Steve King, researcher at US-based workforce consultancy MBO Partners, said countries with digital nomad visa programmes often preferred salaried employees.

“Many countries see digital nomads with traditional jobs as tourists on steroids who will spend money locally, but won’t take local jobs or be a burden on local social services,” he said.

Marta Aguilar, who lives in Spain, said she spent almost half the year travelling the world while working for Coverflex, a flexible compensation company based in Portugal.

The company has no offices and employees work fully remotely, with a €1,000 a year remote working budget.

“I don’t like winter. So, I haven’t had winter for two years. I just skipped it,” said Aguilar.

However, the international tax system is often difficult to navigate for remote workers as the rules were not designed for a more mobile workforce.

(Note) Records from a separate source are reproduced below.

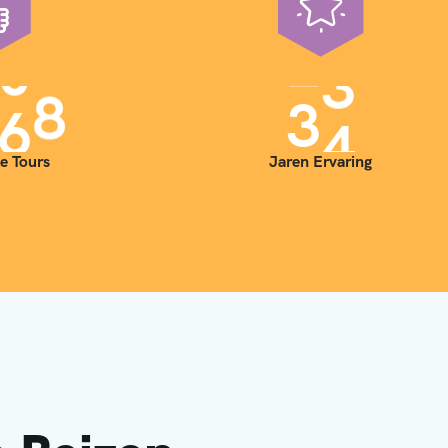
0
0
3
5
e Tours
Jaren Ervaring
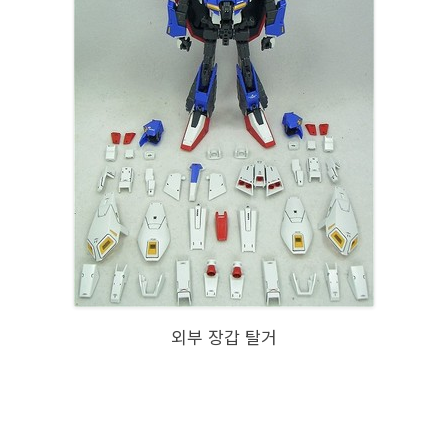
외부 장갑 탈거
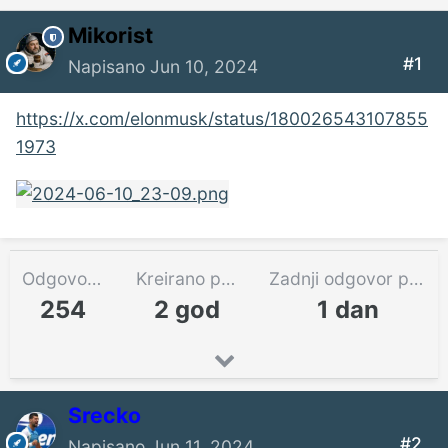
Mikorist
#1
Napisano
Jun 10, 2024
https://x.com/elonmusk/status/180026543107855
1973
Odgovora
Kreirano pre
Zadnji odgovor pre
254
2 god
1 dan
Srecko
#2
Napisano
Jun 11, 2024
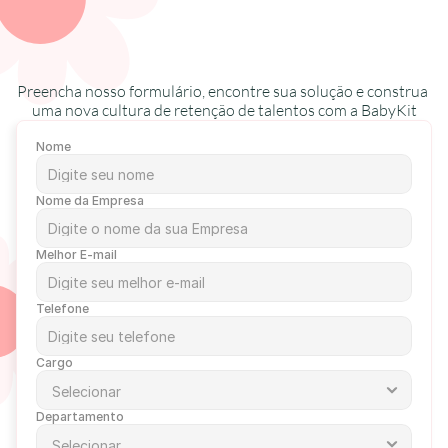
Preencha nosso formulário, encontre sua solução e construa 
uma nova cultura de retenção de talentos com a BabyKit
Nome
Nome da Empresa
Melhor E-mail
Telefone
Cargo
Departamento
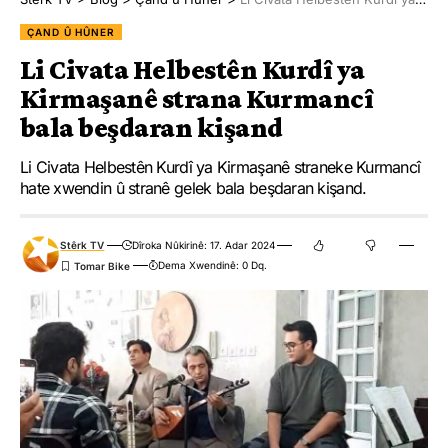
ÇAND Û HÛNER
Li Civata Helbestên Kurdî ya
Kirmaşanê strana Kurmancî
bala beşdaran kişand
Li Civata Helbestên Kurdî ya Kirmaşanê straneke Kurmancî
hate xwendin û stranê gelek bala beşdaran kişand.
Stêrk TV
Dîroka Nûkirinê: 17. Adar 2024
Dema Xwendinê: 0 Dq.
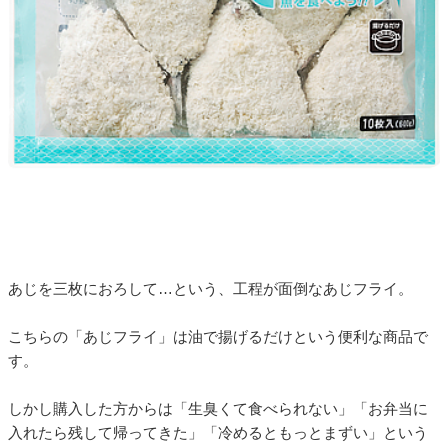
あじを三枚におろして…という、工程が面倒なあじフライ。
こちらの「あじフライ」は油で揚げるだけという便利な商品で
す。
しかし購入した方からは「生臭くて食べられない」「お弁当に
入れたら残して帰ってきた」「冷めるともっとまずい」という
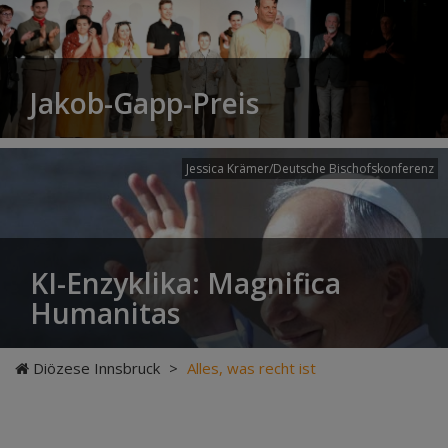
Jakob-Gapp-Preis
Jessica Krämer/Deutsche Bischofskonferenz
KI-Enzyklika: Magnifica
Humanitas
Diözese Innsbruck
>
Alles, was recht ist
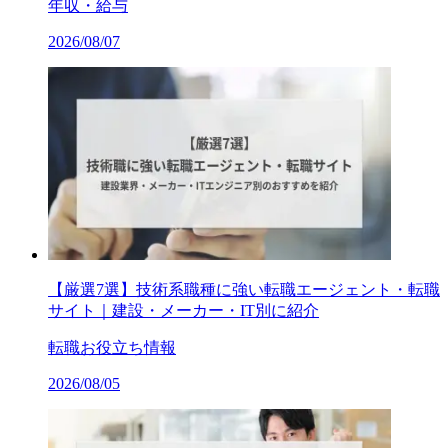
年収・給与
2026/08/07
【厳選7選】技術系職種に強い転職エージェント・転職
サイト｜建設・メーカー・IT別に紹介
転職お役立ち情報
2026/08/05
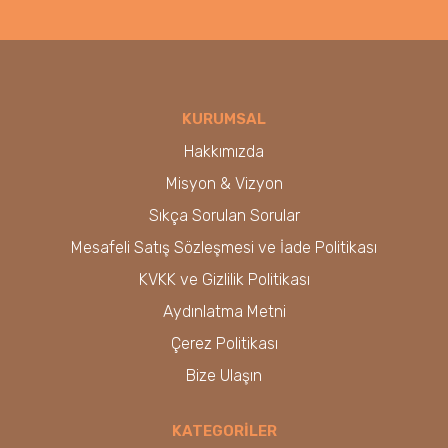
KURUMSAL
Hakkımızda
Misyon & Vizyon
Sıkça Sorulan Sorular
Mesafeli Satış Sözleşmesi ve İade Politikası
KVKK ve Gizlilik Politikası
Aydınlatma Metni
Çerez Politikası
Bize Ulaşın
KATEGORİLER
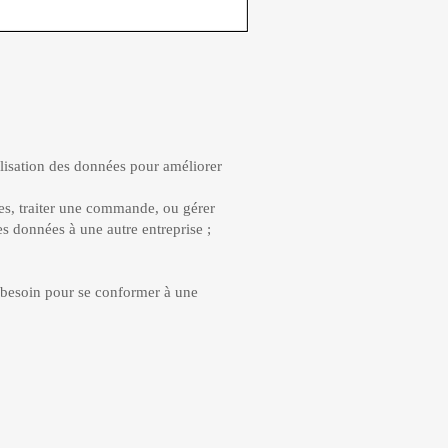
isation des données pour améliorer
s, traiter une commande, ou gérer
es données à une autre entreprise ;
besoin pour se conformer à une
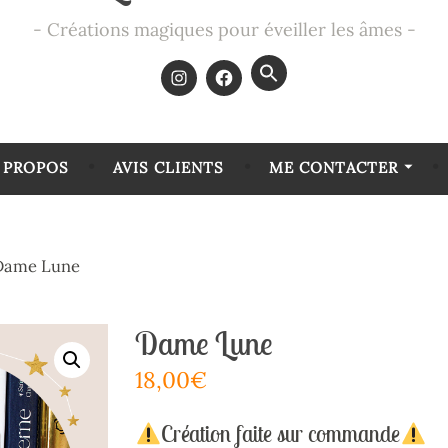
Créations magiques pour éveiller les âmes
Search
for:
SEARCH BUTTON
 PROPOS
AVIS CLIENTS
ME CONTACTER
Dame Lune
Dame Lune
18,00
€
Création faite sur commande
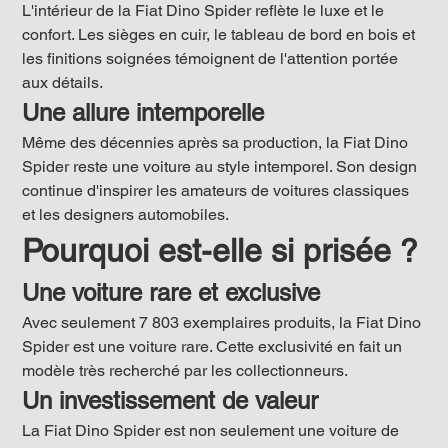
L'intérieur de la Fiat Dino Spider reflète le luxe et le 
confort. Les sièges en cuir, le tableau de bord en bois et 
les finitions soignées témoignent de l'attention portée 
aux détails.
Une allure intemporelle
Même des décennies après sa production, la Fiat Dino 
Spider reste une voiture au style intemporel. Son design 
continue d'inspirer les amateurs de voitures classiques 
et les designers automobiles.
Pourquoi est-elle si prisée ?
Une voiture rare et exclusive
Avec seulement 7 803 exemplaires produits, la Fiat Dino 
Spider est une voiture rare. Cette exclusivité en fait un 
modèle très recherché par les collectionneurs.
Un investissement de valeur
La Fiat Dino Spider est non seulement une voiture de 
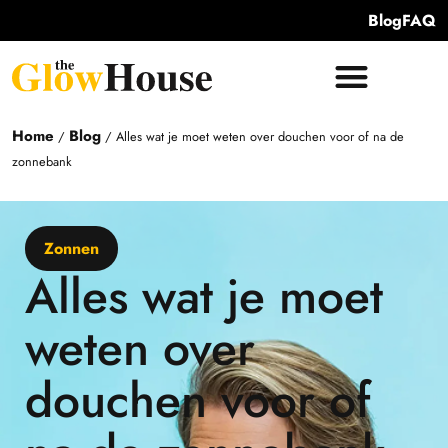
Blog
FAQ
Home
Blog
/
/
Alles wat je moet weten over douchen voor of na de
zonnebank
Zonnen
Alles wat je moet
weten over
douchen voor of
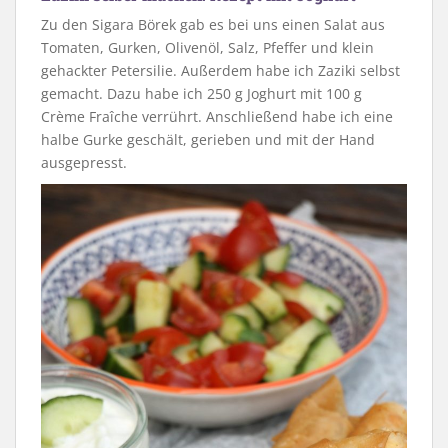
Zu den Sigara Börek gab es bei uns einen Salat aus
Tomaten, Gurken, Olivenöl, Salz, Pfeffer und klein
gehackter Petersilie. Außerdem habe ich Zaziki selbst
gemacht. Dazu habe ich 250 g Joghurt mit 100 g
Crème Fraîche verrührt. Anschließend habe ich eine
halbe Gurke geschält, gerieben und mit der Hand
ausgepresst.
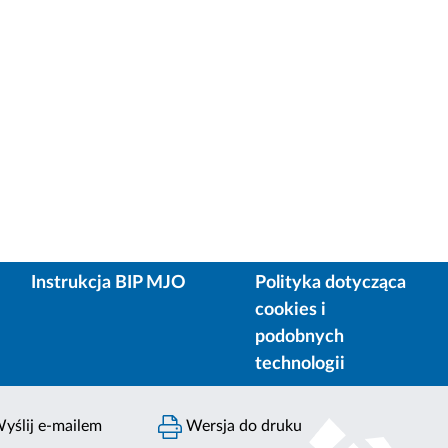
Instrukcja BIP MJO
Polityka dotycząca
cookies i
podobnych
technologii
yślij e-mailem
Wersja do druku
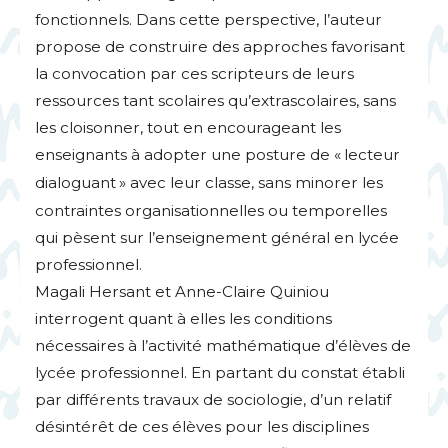
fonctionnels. Dans cette perspective, l’auteur
propose de construire des approches favorisant
la convocation par ces scripteurs de leurs
ressources tant scolaires qu’extrascolaires, sans
les cloisonner, tout en encourageant les
enseignants à adopter une posture de «
lecteur
dialoguant
» avec leur classe, sans minorer les
contraintes organisationnelles ou temporelles
qui pèsent sur l’enseignement général en lycée
professionnel.
Magali Hersant et Anne-Claire Quiniou
interrogent quant à elles les conditions
nécessaires à l’activité mathématique d’élèves de
lycée professionnel. En partant du constat établi
par différents travaux de sociologie, d’un relatif
désintérêt de ces élèves pour les disciplines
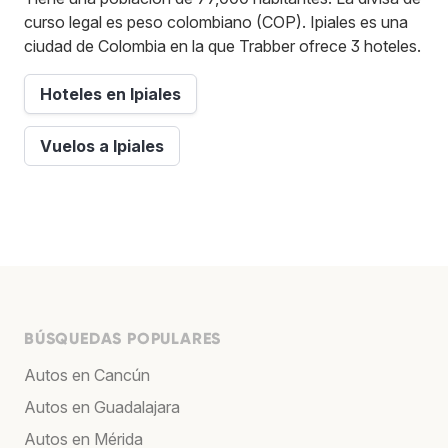
curso legal es peso colombiano (COP). Ipiales es una
ciudad de Colombia en la que Trabber ofrece 3 hoteles.
Hoteles en Ipiales
Vuelos a Ipiales
BÚSQUEDAS POPULARES
Autos en Cancún
Autos en Guadalajara
Autos en Mérida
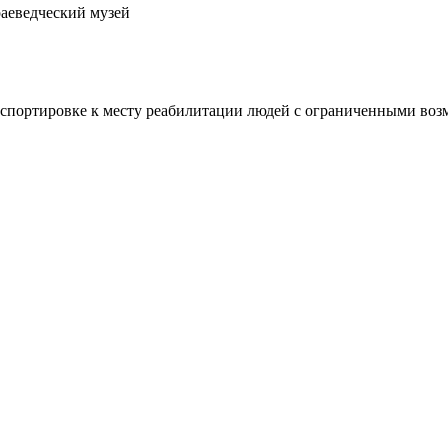
аеведческий музей
портировке к месту реабилитации людей с ограниченными возм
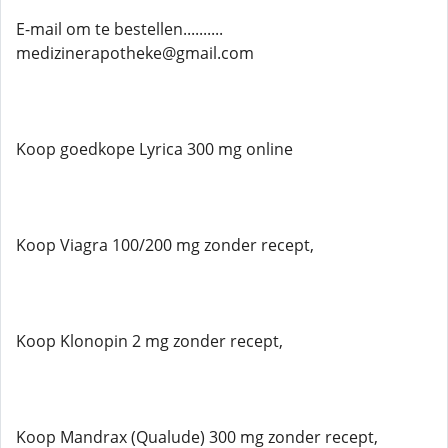
E-mail om te bestellen..........
medizinerapotheke@gmail.com
Koop goedkope Lyrica 300 mg online
Koop Viagra 100/200 mg zonder recept,
Koop Klonopin 2 mg zonder recept,
Koop Mandrax (Qualude) 300 mg zonder recept,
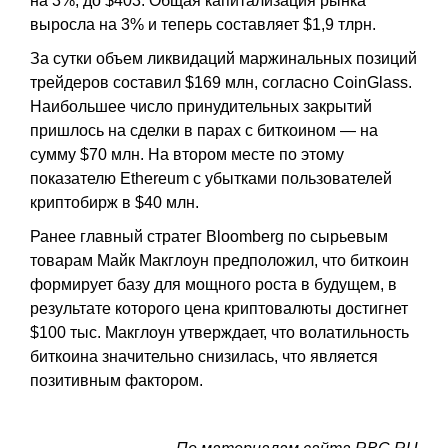
на 3%, до $403. Общая капитализация рынка
выросла на 3% и теперь составляет $1,9 тлрн.
За сутки объем ликвидаций маржинальных позиций
трейдеров составил $169 млн, согласно CoinGlass.
Наибольшее число принудительных закрытий
пришлось на сделки в парах с биткоином — на
сумму $70 млн. На втором месте по этому
показателю Ethereum с убытками пользователей
криптобирж в $40 млн.
Ранее главный стратег Bloomberg по сырьевым
товарам Майк Макглоун предположил, что биткоин
формирует базу для мощного роста в будущем, в
результате которого цена криптовалюты достигнет
$100 тыс. Макглоун утверждает, что волатильность
биткоина значительно снизилась, что является
позитивным фактором.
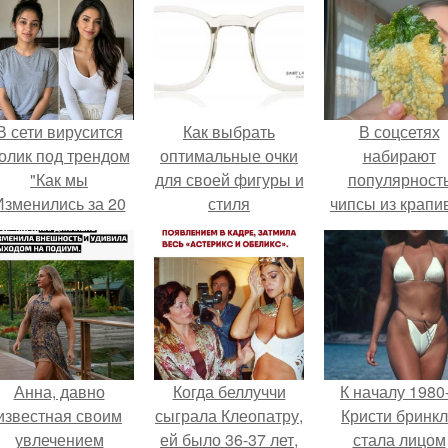
В сети вирусится
Как выбрать
В соцсетях
олик под трендом
оптимальные очки
набирают
"Как мы
для своей фигуры и
популярност
Изменились за 20
стиля
чипсы из крапи
лет".
которые
пользователи
комментария
называют
неожиданно
вкусными.
Анна, давно
Когда беллуччи
К началу 1980
известная своим
сыграла Клеопатру,
Кристи бринк
увлечением
ей было 36-37 лет,
стала лицом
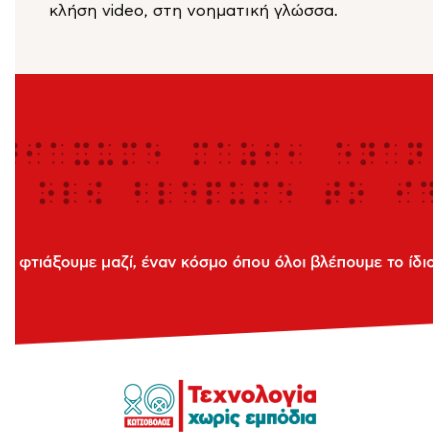
κλήση video, στη νοηματική γλώσσα.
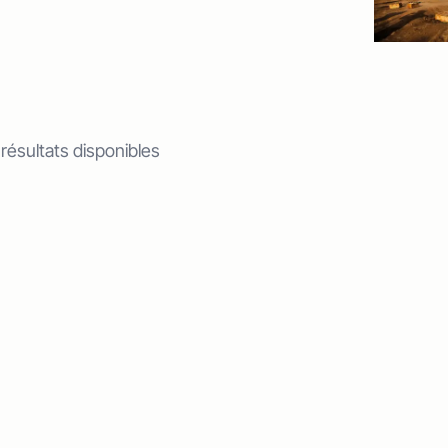
 résultats disponibles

For companies, a key risk when employees work remotely is that the country they are in can be deemed a de facto business branch, or “permanent establishment” of the employer for tax purposes. That imposes tax reporting requirements on the business and means some of the business’s profits are potentially liable for tax in the country in which the employee is working.

Remote workers can also expose themselves to income and social security taxes on earnings generated while working abroad and potentially end up liable for tax in multiple places, also exposing the employer to liability.

Several intergovernmental bodies, including the EU, OECD and UN, are examining ways to make it easier for businesses and countries. In February, the European Economic and Social Committee recommended the taxation of remote employees take place in the country of the employer’s residence, with some tax revenue shared with the employee’s resident country.

Column chart of Number of US digital nomads (mn) showing Digital nomads have increased since the pandemic but growth has slowed

Experts also warn that some countries risk losing tax revenues as workers relocate — particularly if they move to lower-taxed jurisdictions.

“The problem with, say, the UK is we are so dependent on labour, and our weather is not great. [The trend for more remote working] may well lead to a lot of people going to, say, Greece, and undermining our tax base,” said Grant Wardell-Johnson, global tax policy leader at KPMG International.

These risks are thought to be small, for now. Rough estimates by the IMF in 2022 found that increased remote working reallocates about $40bn of the income tax that workers pay globally. This represents roughly 1.25 per cent of the global income tax base. The potential revenue either lost or gained across countries was found to be between 0.1 and 0.2 per cent of GDP.

Small emerging market economies “with below-average tax rates and good remote work capability” typically gain the most from the trend, the research found — underlying the potential for tax winners and losers. 

Dino Jangra, a partner at Crowe, said: “In most countries, payroll wage tax is the biggest take. If you start to see a lot of people leaving your country, that becomes a problem.”

However, growth in remote working has slowed of late. According to MBO, the numbers of US digital nomads rose by just 2 per cent last year.

“I don’t think the digital nomad concept has so far quite turned out how people thought it would. There’s definitely been a wave of ‘get your bums back to the office’ happening all around the world,” said Jangra.